Last evening I attended my brother-in-law’s wedding. He has been a care-giver for many years for the woman who is now his wife. The hospice spiritual care coordinator performed the ceremony. Theirs is not young love, and the decision for them to marry is not something everyone will understand, but it is precious none-the-less. When I crawled into a warm bed last night yoga was the only thing on my calendar for today. As I moved into my day, however, opportunities popped up. Like the pieces of glass in a kaleidoscope, my schedule has kept moving and showing me life and love.

I was able to have lunch with my dear friend and her two young children. Her son will be two in December and her daughter is almost three months old. You can imagine how wonderFULL her life is!

My afternoon was spent sharing with a colleague in the healing arts I met for the first time today. It was tender to appreciate one another and to witness the divine movement that brought us together. She understands the privilege to work with another. As Ram Dass says, we are all just walking each other home.

This evening I will share a letting go ritual with a mom and her adult child who is in hospice care.

As I let myself notice, it is obvious that everything that occurs in our days is an unfolding of the highest interest of all.

This morning I watched a video talk by Mary Reed, author of The Unwitting Mystic. I think I would have noticed the unfolding anyway, but I appreciated Mary’s starting my day with that expanded awareness. This afternoon I also watched a video where Mary led a box exercise about our attention and shifting out of mind constructs. She says to put all of our thoughts (including all of our past, fears, beliefs, memories, etc.) into a box so we can let our mind be in service to and in partnership with Divine Love.

Our precious life can be lived not wanting to be where we are and not wanting to feel what we are feeling. Mary says Mooji tells us to find that place which is effortless at rest within itself and be one with that. It would be marvelous if we can all slip into this place as easily as slipping into a comfortable pair of jeans or listening to a favorite piece of music.

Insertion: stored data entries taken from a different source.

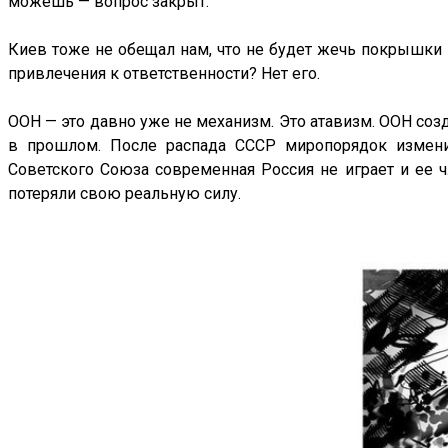
можешь — вопрос закрыт.
Киев тоже не обещал нам, что не будет жечь покрышки 
привлечения к ответственности? Нет его.
ООН — это давно уже не механизм. Это атавизм. ООН соз
в прошлом. После распада СССР миропорядок измени
Советского Союза современная Россия не играет и ее
потеряли свою реальную силу.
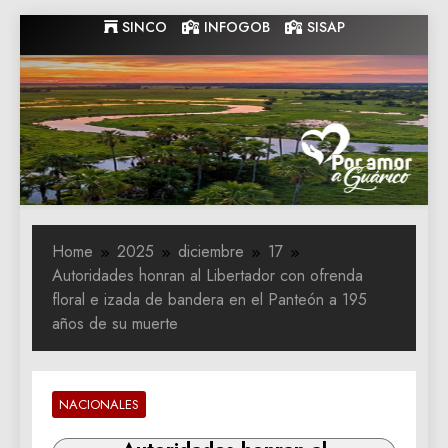
Skip
SINCO
INFOGOB
SISAP
to
content
Gobernacion
Gobernacion de Guarico
de Guarico
Home
2025
diciembre
17
Autoridades honran al Libertador con ofrenda
floral e izada de bandera en el Panteón a 195
años de su muerte
NACIONALES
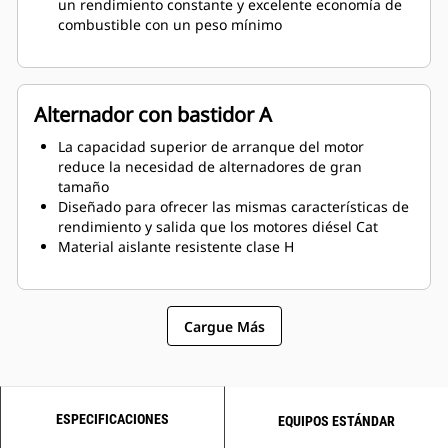
un rendimiento constante y excelente economía de
combustible con un peso mínimo
Alternador con bastidor A
La capacidad superior de arranque del motor
reduce la necesidad de alternadores de gran
tamaño
Diseñado para ofrecer las mismas características de
rendimiento y salida que los motores diésel Cat
Material aislante resistente clase H
Cargue Más
ESPECIFICACIONES
EQUIPOS ESTÁNDAR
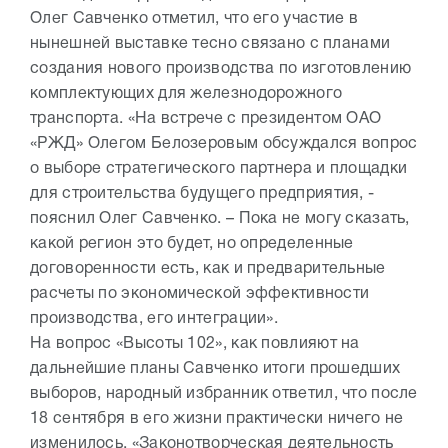
Олег Савченко отметил, что его участие в
нынешней выставке тесно связано с планами
создания нового производства по изготовлению
комплектующих для железнодорожного
транспорта. «На встрече с президентом ОАО
«РЖД» Олегом Белозеровым обсуждался вопрос
о выборе стратегического партнера и площадки
для строительства будущего предприятия, -
пояснил Олег Савченко. – Пока не могу сказать,
какой регион это будет, но определенные
договоренности есть, как и предварительные
расчеты по экономической эффективности
производства, его интеграции».
На вопрос «Высоты 102», как повлияют на
дальнейшие планы Савченко итоги прошедших
выборов, народный избранник ответил, что после
18 сентября в его жизни практически ничего не
изменилось. «Законотворческая деятельность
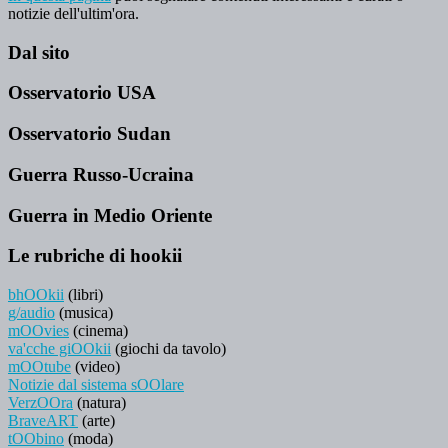
notizie dell'ultim'ora.
Dal sito
Osservatorio USA
Osservatorio Sudan
Guerra Russo-Ucraina
Guerra in Medio Oriente
Le rubriche di hookii
bhOOkii
(libri)
g/audio
(musica)
mOOvies
(cinema)
va'cche giOOkii
(giochi da tavolo)
mOOtube
(video)
Notizie dal sistema sOOlare
VerzOOra
(natura)
BraveART
(arte)
tOObino
(moda)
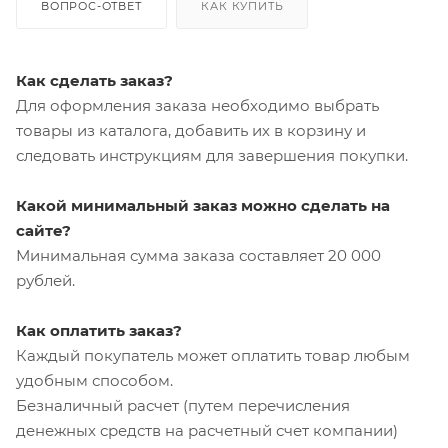
ВОПРОС-ОТВЕТ
КАК КУПИТЬ
Как сделать заказ?
Для оформления заказа необходимо выбрать
товары из каталога, добавить их в корзину и
следовать инструкциям для завершения покупки.
Какой минимальный заказ можно сделать на
сайте?
Минимальная сумма заказа составляет 20 000
рублей.
Как оплатить заказ?
Каждый покупатель может оплатить товар любым
удобным способом.
Безналичный расчет (путем перечисления
денежных средств на расчетный счет компании)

It was raining here again today as I was out-and-about. I observed how I had a choice to resit the rain or just notice that the wet and the wind was cold against my face as I had a judgment: uncomfortable. My body contracted. From my meditation practice I remembered simply to note aversion.

Grateful for that awareness.

Grateful for the opportunities to be present in my own life.

Grateful for teachers and learners.

The phrase, “We are each a single piece of glass in a kaleidoscope” keeps coming to my mind. We are not together by chance. We are not fastened together. Life is not some random shaking of the glass. Purpose and meaning are inherent in everything, and the placement of each piece and the subsequent shifting yields yet another beautiful view.

May all beings come to the end of suffering.